Last Friday's release of the 1st Quarter GDP report featured a return to decent growth after Q4's drop to 0.4%. Quarterly growth for January-March 2013 was estimated at 2.5%, and a lot of the patterns we've seen over the last 11 quarters of growth continued with this report.
First, inventories added just over 1% to GDP after taking away 1.5% at the end of 2012. This more than made up for the 2.1% overall difference in GDP from Q4 to Q1, as Q4 growth without inventories was just over 1.9% and Q1 actually fell to just under 1.5%. That being said, that 1.47% number isn't out of the ordinary for recent time, as GDP-final sales has remained consistently in the 1.5% to 2.5% range for the last 2 years.
Another repeating pattern was strong private sector GDP that was somewhat muted by cutbacks in the public sector. Private sector GDP stayed at a year-over-year growth rate of just below 2.7%, but the goverment side had a drop in real GDP of a shade under 0.9%, so overall year-over-year growth is stuck at a decent-but-not-great 1.8%. These next two pictures will show how we've had a steady climb in private sector output in contrast with the drop over the last 2 1/2 years for government. In fact, government GDP is at its lowest level in the last 5 years.
On the down side is another continuing trend- where the rising GDP hasn't translated into increases in income and wages. In fact, real personal income and real disposable income fell in Q1 2013- personal income by 1.5% and disposable income by 1.3%. Yes, some of that is a one-quarter fluke, in a bounce-back from huge increases that resulted at the end of 2012 due to many people and corporations cashing in dividends and stocks to avoid the chance of higher tax rates as the fiscal cliff neared. But the year-over-year numbers still lag GDP growth.
Inflation-adjusted change, Q1 2012- Q1 2013
Private GDP +2.67%
Overall GDP +1.80%
Personal income +1.08%
Disposable income +0.88%
It illustrates again that our real economic problem is the fact that growth has not (and will not) trickled down to increases in income and wages. That and government budget cuts continue to keep a lid on our growth, making the recovery a slow and steady one instead of a noticeable boom. Why we continue with this fallacy of austerity is foolishness, and not just because of how Colbert clowned the Reinhary-Rogoff paper last week and took the dishonesty of austerity to the masses.
Look at these headlines from the last couple of days.
U.S to pay down debt for first time since 2007.

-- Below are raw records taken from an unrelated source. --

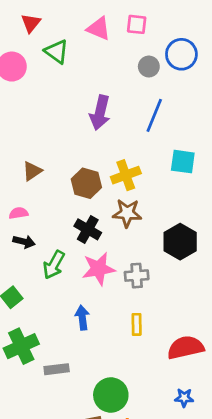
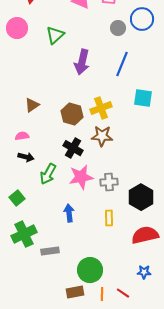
green triangle: (57, 52) -> (55, 35), moved, turned 42
black hexagon: (180, 242) -> (141, 197), moved

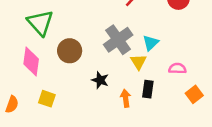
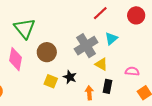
cyan triangle: (151, 43) -> (111, 39), moved
yellow triangle: (139, 62) -> (101, 64), turned -32
yellow square: (47, 99) -> (51, 81), moved

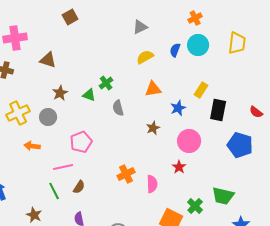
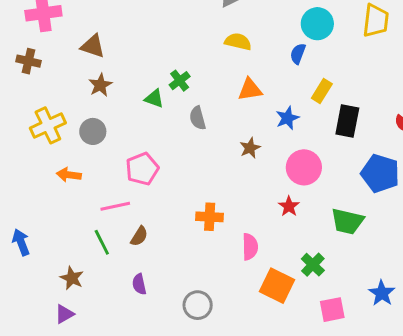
blue semicircle: (175, 50) -> (298, 54), moved
yellow semicircle: (145, 57) -> (238, 42), turned 42
brown star: (60, 93) -> (100, 85), moved
orange cross: (126, 174) -> (210, 217), turned 30
pink semicircle: (152, 184) -> (250, 247), moved
green trapezoid: (223, 196) -> (347, 221), moved

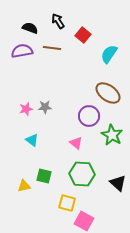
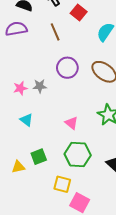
brown line: (52, 48) -> (55, 32), moved, turned 60
purple circle: (89, 116) -> (67, 68), moved
green square: (44, 176) -> (39, 157), turned -35

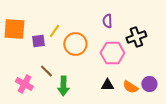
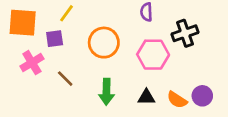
yellow line: (54, 31) -> (67, 13), moved
pink cross: (24, 84) -> (32, 63), moved, turned 30
green arrow: (63, 86) -> (106, 92), moved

5-year Treasury note under 0.70%, 10-year closes at 1.67%
So explain to me why we're worried about deficits and debt over raising economic growth? The markets sure aren't worried about debt-fueled inflation, so instead of worrying about bond vigiliantes that don't exist, why not try to get even more people back to work and getting paid. Yes, we're much better off than we were 4 years ago, but there's still a long way to go, and we need the gains to go to the 93% of us who haven't been getting it so far.